Eğitim yatırımlarının gün geçtikçe düşürüldüğünün altını çizen Usluer, “Bir başka önemli ayrıntı 2017 bütçesinde MEB Bütçesinin milli gelire oranı yüzde 3,54 iken, 2018 bütçesindeki oran 2,69’a düşmüştü. Bütçe içindeki oranının 2002 yılında yani AKP iktidara geldiğinde yüzde 17,18 iken, 2018 bütçesinde yüzde 8,36’ya düşürüldü.  Aradaki farkın kabaca eğitimde özelleşmenin, piyasalaşmanın ekonomideki ifadesi olduğunu söylersek yanlış olmaz demiştik. Bugün yine aynı söylemde ısrarcıyız. 24 Haziran seçimleri öncesi geliyorum diyen ekonomik kriz, AKP’nin seçimlerden sonra her şey güllük gülistanlık olacak söylemlerine inat çığ gibi geldi. Çok değil seçimin üzerinden iki ay geçmeden. Ve tabii tasarruf tedbirleri önce az kazanandan, yani vatandaştan başladı. Eğer doğruysa mevcut ekonomik krizin eğitimi öncelikli olarak hedef alması, AKP’nin eğitime bakış açısını özetlemek için yeterli. Hazine ve Maliye Bakanlığı’ndan MEB’e gönderilen tasarruf tedbirleri içerisinde 73,2 milyar TL olan personel giderleri hariç olmak üzere,  kasada kalan 10 milyar 633 milyon 716 bin 878 TL’den 2 milyar TL kesinti yapılacağı iddia ediliyor. Doğruysa 2018 eğitim bütçesinden geriye kalan paranın yüzde 18’i daha kesilmiş, eksiltilmiş olacak. Yani görüyoruz ki eğitime ayrılan pay sürekli bir erime halinde” dedi.
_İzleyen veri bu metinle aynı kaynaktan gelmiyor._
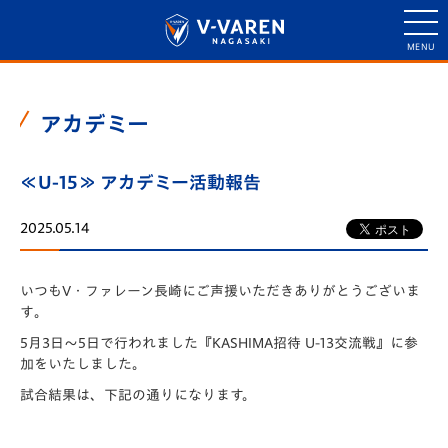
アカデミー
≪U-15≫ アカデミー活動報告
2025.05.14
いつもV・ファレーン長崎にご声援いただきありがとうございま
す
。
5月3日〜5日で行われました『KASHIMA招待 U-13交流戦』に参
加をいたしました。
試合結果は、下記の通りになります。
PISA TESTİNDE SINIFTA KALACAĞIZ

Usluer eğitim sisteminin can çekiştiğini ifade ederek şunları ekledi: “Tasarruf kapsamında, okullar için hammadde, her türlü ürün alımları; yeni okul yapımı için kamulaştırma, satın alma ve büyük bakım-onarımları için ayrılan bütçeden 145 milyon TL, bazı müdürlüklerden de toplamda 800 milyon TL’den fazla kesinti yapılacağı söyleniyor. Fatih projesi için çok söyledik, çok yazdık dinlemediler. Şimdi Fatih projesini de tasarruf tedbirleri içine aldıkları söyleniyorsa da , “atı alan Üsküdar’ı geçtiği” için o noktada söylenecek söz kalmadı. Görünen o ki, yine PISA testinde sınıfta kalacağız, OECD sıralamasında son sıraları kimseye kaptırmayacağız. Parası olan çocuğunu özel okullara göndererek canını kurtaracak. Ya parası olmayan yurttaşlarımız, gözü yaşlı anne babalar? Kimin umurunda? Kısacası can çekişen eğitim sistemimiz önümüzdeki dönemde de yoğun bakım ünitesinden çıkabilecek gibi görünmüyor. İktidarın eğitim anlayışı böyle devam ederse bunun sonu hepimiz için felaket olur.”